**DIRECTIONS FOR THIS TASK:** Search the data below for the word "information" and report how many lines contain it, with no added words.

Stored records
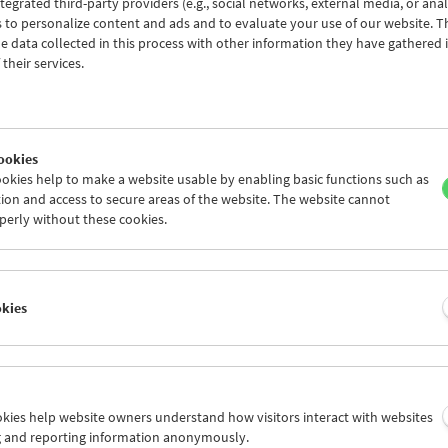
tegrated third-party providers (e.g., social networks, external media, or anal
am
March / April 2022 - In Person
 to personalize content and ads and to evaluate your use of our website. T
 data collected in this process with other information they have gathered 
their services.
ookies
okies help to make a website usable by enabling basic functions such as
ion and access to secure areas of the website. The website cannot
perly without these cookies.
okies
ookies help website owners understand how visitors interact with websites
g and reporting information anonymously.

**EXERCISE SOLUTION:** 2